## PROBLEM
Please reproduce the entries exactly as they appear below, but not the pictures.

*** Begin section ***

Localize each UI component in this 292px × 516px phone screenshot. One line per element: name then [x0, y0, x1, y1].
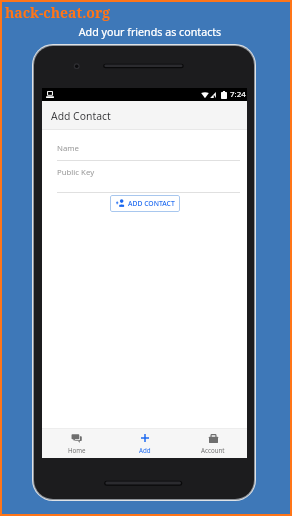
button[interactable]: Home — [42, 429, 111, 458]
staticText: Name — [57, 143, 79, 154]
staticText: Account — [201, 446, 225, 454]
button[interactable]: Add — [111, 429, 179, 458]
staticText: Add your friends as contacts — [4, 25, 292, 40]
staticText: Add — [139, 446, 151, 454]
staticText: Home — [68, 446, 86, 454]
staticText: ADD CONTACT — [128, 199, 175, 208]
staticText: Public Key — [57, 167, 95, 178]
button[interactable]: ADD CONTACT — [110, 195, 180, 212]
staticText: 7:24 — [230, 89, 246, 100]
staticText: Add Contact — [51, 109, 111, 123]
button[interactable]: Account — [179, 429, 247, 458]
staticText: hack-cheat.org — [5, 3, 111, 22]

*** End section ***

## REPLY TO THE EXERCISE
Localize each UI component in this 292px × 516px phone screenshot. One line per element: name then [x0, y0, x1, y1].
button[interactable]: Home — [42, 429, 111, 458]
staticText: Name — [57, 143, 79, 154]
staticText: Account — [201, 446, 225, 454]
button[interactable]: Add — [111, 429, 179, 458]
staticText: Add your friends as contacts — [4, 25, 292, 40]
staticText: Add — [139, 446, 151, 454]
staticText: Home — [68, 446, 86, 454]
staticText: ADD CONTACT — [128, 199, 175, 208]
staticText: Public Key — [57, 167, 95, 178]
button[interactable]: ADD CONTACT — [110, 195, 180, 212]
staticText: 7:24 — [230, 89, 246, 100]
staticText: Add Contact — [51, 109, 111, 123]
button[interactable]: Account — [179, 429, 247, 458]
staticText: hack-cheat.org — [5, 3, 111, 22]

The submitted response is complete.